ADHD or something else?
Teens with symptoms of inattention often have a type of ADHD that goes undiagnosed and untreated. They may sit quietly and get along well with others, but struggle to focus and perform at school. Similarly, teens with hyperactive and impulsive forms of ADHD may go undetected because adults assume that they have emotional or behavioral problems.
ADHD often occurs alongside other disorders. For this reason, teens with ADHD may also exhibit symptoms of other problems, such as anxiety disorders, oppositional defiant disorder, substance abuse and learning disabilities. Research shows that teens with ADHD are more than twice as likely to have a car accident as teens without ADHD. They are also more likely to abuse alcohol and other drugs.
How do doctors know if a child or teen has ADHD?
There is no one medical or physical test that tells if someone has ADHD. Usually, a parent, teacher, or other adult tells the doctor about the behaviors they see.

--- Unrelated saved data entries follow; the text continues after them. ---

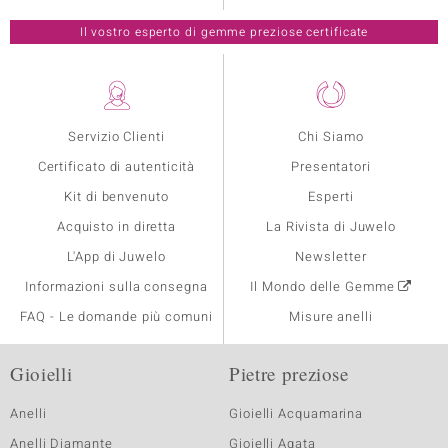
Il vostro esperto di gemme preziose certificate
Servizio Clienti
Chi Siamo
Certificato di autenticità
Presentatori
Kit di benvenuto
Esperti
Acquisto in diretta
La Rivista di Juwelo
L'App di Juwelo
Newsletter
Informazioni sulla consegna
Il Mondo delle Gemme
FAQ - Le domande più comuni
Misure anelli
Gioielli
Pietre preziose
Anelli
Gioielli Acquamarina
Anelli Diamante
Gioielli Agata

Your pediatrician or family doctor may suggest you take your child to see a qualified specialist with training and expertise in childhood development and mental health disorders.
Sometimes a child may have ADHD at the same time as other problems, such as anxiety, a learning disability, oppositional defiant disorder (a condition where children or teens argue, talk back, disobey, and defy parents, problems that might explain your child’s symptoms.
How common is ADHD?
- ADHD is now found more often in preschool children, teens, and adults than in the past.

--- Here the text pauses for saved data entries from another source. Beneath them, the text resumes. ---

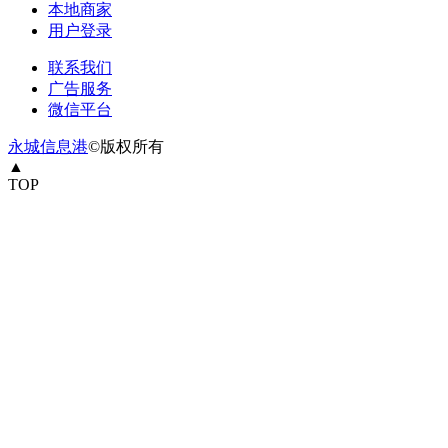
本地商家
用户登录
联系我们
广告服务
微信平台
永城信息港
©版权所有
▲
TOP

- About 5 percent of children worldwide show signs of inattention and hyperactivity.
- About twice as many boys have ADHD as girls.

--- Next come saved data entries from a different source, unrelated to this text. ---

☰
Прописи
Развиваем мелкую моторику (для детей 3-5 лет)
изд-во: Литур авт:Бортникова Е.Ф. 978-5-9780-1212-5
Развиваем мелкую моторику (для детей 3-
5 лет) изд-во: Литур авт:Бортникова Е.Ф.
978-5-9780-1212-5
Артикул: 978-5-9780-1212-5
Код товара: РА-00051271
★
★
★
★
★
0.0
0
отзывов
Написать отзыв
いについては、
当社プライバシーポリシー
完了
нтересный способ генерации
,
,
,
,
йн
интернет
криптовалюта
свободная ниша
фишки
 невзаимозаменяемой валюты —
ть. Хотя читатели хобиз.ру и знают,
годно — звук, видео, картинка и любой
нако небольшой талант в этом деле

- ADHD affects children of all races and social classes.
Early detection and treatment are critical in addressing ADHD symptoms and preventing problems such as depression, anxiety, low self-esteem and substance abuse.
There is no cure for ADHD, but there are many treatment options. What works for some may not work for all. For most teens, a combination of medication (such as Ritalin, Adderall and Concerta) and behavioral therapy will be the most effective.
Behavioral interventions that help teens manage their ADHD symptoms, for examples may include:
- ADHD Summer Camps
- ADHD Schools
- Individual, Group and Family Counseling
Specialized ADHD summer camps and ADHD schools provide structured routines and individualized education plans tailored to each student’s learning style as well as social skills training and counseling. Through hands-on lessons and positive reinforcement, teens learn practical skills to stay organized, complete tasks and manage their ADHD symptoms. Small class sizes and plenty of one-on-one attention provide teens with the support they need to excel at school and at home.